Document understanding data
%%
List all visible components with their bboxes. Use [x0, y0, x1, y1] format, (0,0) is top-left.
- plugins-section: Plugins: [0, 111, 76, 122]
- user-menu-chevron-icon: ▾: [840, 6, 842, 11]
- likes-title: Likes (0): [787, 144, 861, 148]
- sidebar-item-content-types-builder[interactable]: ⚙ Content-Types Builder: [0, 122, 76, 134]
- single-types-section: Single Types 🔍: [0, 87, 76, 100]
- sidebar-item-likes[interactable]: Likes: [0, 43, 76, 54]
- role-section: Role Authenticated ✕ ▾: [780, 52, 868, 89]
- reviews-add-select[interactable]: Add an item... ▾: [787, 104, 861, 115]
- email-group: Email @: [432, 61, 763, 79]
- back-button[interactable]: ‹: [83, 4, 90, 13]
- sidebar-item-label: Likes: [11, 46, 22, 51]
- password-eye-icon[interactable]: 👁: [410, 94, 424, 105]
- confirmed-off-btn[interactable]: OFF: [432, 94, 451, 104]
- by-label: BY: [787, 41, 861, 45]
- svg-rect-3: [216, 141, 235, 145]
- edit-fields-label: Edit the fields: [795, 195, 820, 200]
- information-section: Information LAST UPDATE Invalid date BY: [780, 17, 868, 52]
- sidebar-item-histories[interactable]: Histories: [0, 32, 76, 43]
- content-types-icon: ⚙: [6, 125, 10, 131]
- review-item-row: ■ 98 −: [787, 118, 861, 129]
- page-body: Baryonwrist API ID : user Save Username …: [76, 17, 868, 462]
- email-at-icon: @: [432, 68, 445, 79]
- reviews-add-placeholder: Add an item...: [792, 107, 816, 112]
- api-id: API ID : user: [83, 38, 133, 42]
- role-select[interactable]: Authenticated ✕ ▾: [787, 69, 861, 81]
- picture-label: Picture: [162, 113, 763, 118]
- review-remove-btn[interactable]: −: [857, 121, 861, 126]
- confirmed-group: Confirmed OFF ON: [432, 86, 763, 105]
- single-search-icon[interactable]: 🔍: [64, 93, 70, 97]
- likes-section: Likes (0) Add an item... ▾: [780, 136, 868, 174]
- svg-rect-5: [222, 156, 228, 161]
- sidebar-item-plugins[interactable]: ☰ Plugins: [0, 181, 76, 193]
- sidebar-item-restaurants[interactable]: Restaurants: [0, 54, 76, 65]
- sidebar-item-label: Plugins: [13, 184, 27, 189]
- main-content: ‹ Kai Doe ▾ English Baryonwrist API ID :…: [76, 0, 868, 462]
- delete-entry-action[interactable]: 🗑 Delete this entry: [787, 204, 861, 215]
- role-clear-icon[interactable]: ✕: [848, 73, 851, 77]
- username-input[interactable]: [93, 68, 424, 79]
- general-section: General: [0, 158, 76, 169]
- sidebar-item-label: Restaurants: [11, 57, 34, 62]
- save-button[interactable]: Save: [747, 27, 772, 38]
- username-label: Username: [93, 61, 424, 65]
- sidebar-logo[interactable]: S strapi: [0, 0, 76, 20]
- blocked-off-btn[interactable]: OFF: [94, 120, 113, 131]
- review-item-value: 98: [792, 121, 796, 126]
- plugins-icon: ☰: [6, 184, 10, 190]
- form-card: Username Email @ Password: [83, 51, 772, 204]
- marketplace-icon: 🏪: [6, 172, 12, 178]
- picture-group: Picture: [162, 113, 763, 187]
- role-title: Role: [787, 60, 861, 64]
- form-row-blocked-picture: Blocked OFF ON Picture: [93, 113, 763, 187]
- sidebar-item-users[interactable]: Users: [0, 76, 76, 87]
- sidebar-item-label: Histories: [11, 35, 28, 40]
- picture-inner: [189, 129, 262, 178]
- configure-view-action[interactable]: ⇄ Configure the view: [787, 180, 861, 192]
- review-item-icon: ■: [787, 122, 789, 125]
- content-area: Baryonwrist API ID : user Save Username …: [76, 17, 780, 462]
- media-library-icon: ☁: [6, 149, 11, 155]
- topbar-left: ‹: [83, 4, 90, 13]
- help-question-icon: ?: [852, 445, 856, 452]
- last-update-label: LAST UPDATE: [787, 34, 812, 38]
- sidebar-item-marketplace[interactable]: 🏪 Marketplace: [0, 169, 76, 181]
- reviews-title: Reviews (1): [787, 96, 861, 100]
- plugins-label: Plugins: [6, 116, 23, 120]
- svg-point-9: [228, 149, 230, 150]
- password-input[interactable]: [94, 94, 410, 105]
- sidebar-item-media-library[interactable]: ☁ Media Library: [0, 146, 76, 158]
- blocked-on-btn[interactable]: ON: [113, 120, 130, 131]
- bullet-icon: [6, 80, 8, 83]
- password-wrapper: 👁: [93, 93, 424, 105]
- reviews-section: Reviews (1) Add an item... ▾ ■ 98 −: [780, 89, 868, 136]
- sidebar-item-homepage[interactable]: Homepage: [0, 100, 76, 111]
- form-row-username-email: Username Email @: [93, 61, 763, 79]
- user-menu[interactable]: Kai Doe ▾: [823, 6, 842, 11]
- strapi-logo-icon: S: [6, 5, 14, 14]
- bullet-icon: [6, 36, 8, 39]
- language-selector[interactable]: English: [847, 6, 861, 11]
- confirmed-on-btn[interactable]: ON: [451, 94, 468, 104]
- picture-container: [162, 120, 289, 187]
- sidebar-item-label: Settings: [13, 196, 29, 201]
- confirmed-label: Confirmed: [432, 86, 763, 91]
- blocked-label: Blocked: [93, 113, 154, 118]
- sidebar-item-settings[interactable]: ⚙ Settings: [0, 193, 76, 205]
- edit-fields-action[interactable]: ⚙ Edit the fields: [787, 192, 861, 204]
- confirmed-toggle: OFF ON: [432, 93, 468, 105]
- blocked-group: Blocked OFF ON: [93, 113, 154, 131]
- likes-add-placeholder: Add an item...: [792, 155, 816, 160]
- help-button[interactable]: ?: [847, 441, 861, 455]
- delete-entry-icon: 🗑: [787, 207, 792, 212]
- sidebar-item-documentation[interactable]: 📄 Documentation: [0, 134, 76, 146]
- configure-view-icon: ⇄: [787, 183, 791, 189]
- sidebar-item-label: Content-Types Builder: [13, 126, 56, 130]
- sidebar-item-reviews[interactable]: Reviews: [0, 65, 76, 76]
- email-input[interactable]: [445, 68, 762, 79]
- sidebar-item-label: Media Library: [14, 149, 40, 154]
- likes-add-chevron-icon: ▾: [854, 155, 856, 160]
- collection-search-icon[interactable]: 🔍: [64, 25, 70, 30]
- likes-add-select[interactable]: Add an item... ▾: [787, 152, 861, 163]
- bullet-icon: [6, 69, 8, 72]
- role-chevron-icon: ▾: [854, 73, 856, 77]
%%
TASK ITEM:
The records need to be set down again without a single difference.

RESPONSE TO THIS EXERCISE:
List all visible components with their bboxes. Use [x0, y0, x1, y1] format, (0,0) is top-left.
- plugins-section: Plugins: [0, 111, 76, 122]
- user-menu-chevron-icon: ▾: [840, 6, 842, 11]
- likes-title: Likes (0): [787, 144, 861, 148]
- sidebar-item-content-types-builder[interactable]: ⚙ Content-Types Builder: [0, 122, 76, 134]
- single-types-section: Single Types 🔍: [0, 87, 76, 100]
- sidebar-item-likes[interactable]: Likes: [0, 43, 76, 54]
- role-section: Role Authenticated ✕ ▾: [780, 52, 868, 89]
- reviews-add-select[interactable]: Add an item... ▾: [787, 104, 861, 115]
- email-group: Email @: [432, 61, 763, 79]
- back-button[interactable]: ‹: [83, 4, 90, 13]
- sidebar-item-label: Likes: [11, 46, 22, 51]
- password-eye-icon[interactable]: 👁: [410, 94, 424, 105]
- confirmed-off-btn[interactable]: OFF: [432, 94, 451, 104]
- by-label: BY: [787, 41, 861, 45]
- svg-rect-3: [216, 141, 235, 145]
- edit-fields-label: Edit the fields: [795, 195, 820, 200]
- information-section: Information LAST UPDATE Invalid date BY: [780, 17, 868, 52]
- sidebar-item-histories[interactable]: Histories: [0, 32, 76, 43]
- content-types-icon: ⚙: [6, 125, 10, 131]
- review-item-row: ■ 98 −: [787, 118, 861, 129]
- page-body: Baryonwrist API ID : user Save Username …: [76, 17, 868, 462]
- email-at-icon: @: [432, 68, 445, 79]
- reviews-add-placeholder: Add an item...: [792, 107, 816, 112]
- api-id: API ID : user: [83, 38, 133, 42]
- role-select[interactable]: Authenticated ✕ ▾: [787, 69, 861, 81]
- picture-label: Picture: [162, 113, 763, 118]
- review-remove-btn[interactable]: −: [857, 121, 861, 126]
- confirmed-group: Confirmed OFF ON: [432, 86, 763, 105]
- single-search-icon[interactable]: 🔍: [64, 93, 70, 97]
- likes-section: Likes (0) Add an item... ▾: [780, 136, 868, 174]
- svg-rect-5: [222, 156, 228, 161]
- sidebar-item-plugins[interactable]: ☰ Plugins: [0, 181, 76, 193]
- sidebar-item-restaurants[interactable]: Restaurants: [0, 54, 76, 65]
- sidebar-item-label: Plugins: [13, 184, 27, 189]
- main-content: ‹ Kai Doe ▾ English Baryonwrist API ID :…: [76, 0, 868, 462]
- delete-entry-action[interactable]: 🗑 Delete this entry: [787, 204, 861, 215]
- role-clear-icon[interactable]: ✕: [848, 73, 851, 77]
- username-input[interactable]: [93, 68, 424, 79]
- general-section: General: [0, 158, 76, 169]
- sidebar-item-label: Restaurants: [11, 57, 34, 62]
- save-button[interactable]: Save: [747, 27, 772, 38]
- username-label: Username: [93, 61, 424, 65]
- sidebar-logo[interactable]: S strapi: [0, 0, 76, 20]
- blocked-off-btn[interactable]: OFF: [94, 120, 113, 131]
- review-item-value: 98: [792, 121, 796, 126]
- plugins-icon: ☰: [6, 184, 10, 190]
- form-card: Username Email @ Password: [83, 51, 772, 204]
- marketplace-icon: 🏪: [6, 172, 12, 178]
- picture-group: Picture: [162, 113, 763, 187]
- role-title: Role: [787, 60, 861, 64]
- form-row-blocked-picture: Blocked OFF ON Picture: [93, 113, 763, 187]
- sidebar-item-users[interactable]: Users: [0, 76, 76, 87]
- sidebar-item-label: Histories: [11, 35, 28, 40]
- picture-inner: [189, 129, 262, 178]
- configure-view-action[interactable]: ⇄ Configure the view: [787, 180, 861, 192]
- review-item-icon: ■: [787, 122, 789, 125]
- content-area: Baryonwrist API ID : user Save Username …: [76, 17, 780, 462]
- media-library-icon: ☁: [6, 149, 11, 155]
- topbar-left: ‹: [83, 4, 90, 13]
- help-question-icon: ?: [852, 445, 856, 452]
- last-update-label: LAST UPDATE: [787, 34, 812, 38]
- sidebar-item-marketplace[interactable]: 🏪 Marketplace: [0, 169, 76, 181]
- reviews-title: Reviews (1): [787, 96, 861, 100]
- plugins-label: Plugins: [6, 116, 23, 120]
- svg-point-9: [228, 149, 230, 150]
- password-input[interactable]: [94, 94, 410, 105]
- sidebar-item-media-library[interactable]: ☁ Media Library: [0, 146, 76, 158]
- blocked-on-btn[interactable]: ON: [113, 120, 130, 131]
- bullet-icon: [6, 80, 8, 83]
- password-wrapper: 👁: [93, 93, 424, 105]
- reviews-section: Reviews (1) Add an item... ▾ ■ 98 −: [780, 89, 868, 136]
- sidebar-item-homepage[interactable]: Homepage: [0, 100, 76, 111]
- form-row-username-email: Username Email @: [93, 61, 763, 79]
- user-menu[interactable]: Kai Doe ▾: [823, 6, 842, 11]
- strapi-logo-icon: S: [6, 5, 14, 14]
- bullet-icon: [6, 36, 8, 39]
- language-selector[interactable]: English: [847, 6, 861, 11]
- confirmed-on-btn[interactable]: ON: [451, 94, 468, 104]
- picture-container: [162, 120, 289, 187]
- sidebar-item-label: Settings: [13, 196, 29, 201]
- confirmed-label: Confirmed: [432, 86, 763, 91]
- blocked-label: Blocked: [93, 113, 154, 118]
- sidebar-item-settings[interactable]: ⚙ Settings: [0, 193, 76, 205]
- edit-fields-action[interactable]: ⚙ Edit the fields: [787, 192, 861, 204]
- confirmed-toggle: OFF ON: [432, 93, 468, 105]
- blocked-group: Blocked OFF ON: [93, 113, 154, 131]
- likes-add-placeholder: Add an item...: [792, 155, 816, 160]
- help-button[interactable]: ?: [847, 441, 861, 455]
- delete-entry-icon: 🗑: [787, 207, 792, 212]
- sidebar-item-documentation[interactable]: 📄 Documentation: [0, 134, 76, 146]
- configure-view-icon: ⇄: [787, 183, 791, 189]
- sidebar-item-label: Content-Types Builder: [13, 126, 56, 130]
- sidebar-item-reviews[interactable]: Reviews: [0, 65, 76, 76]
- email-input[interactable]: [445, 68, 762, 79]
- sidebar-item-label: Media Library: [14, 149, 40, 154]
- likes-add-chevron-icon: ▾: [854, 155, 856, 160]
- collection-search-icon[interactable]: 🔍: [64, 25, 70, 30]
- likes-add-select[interactable]: Add an item... ▾: [787, 152, 861, 163]
- bullet-icon: [6, 69, 8, 72]
- role-chevron-icon: ▾: [854, 73, 856, 77]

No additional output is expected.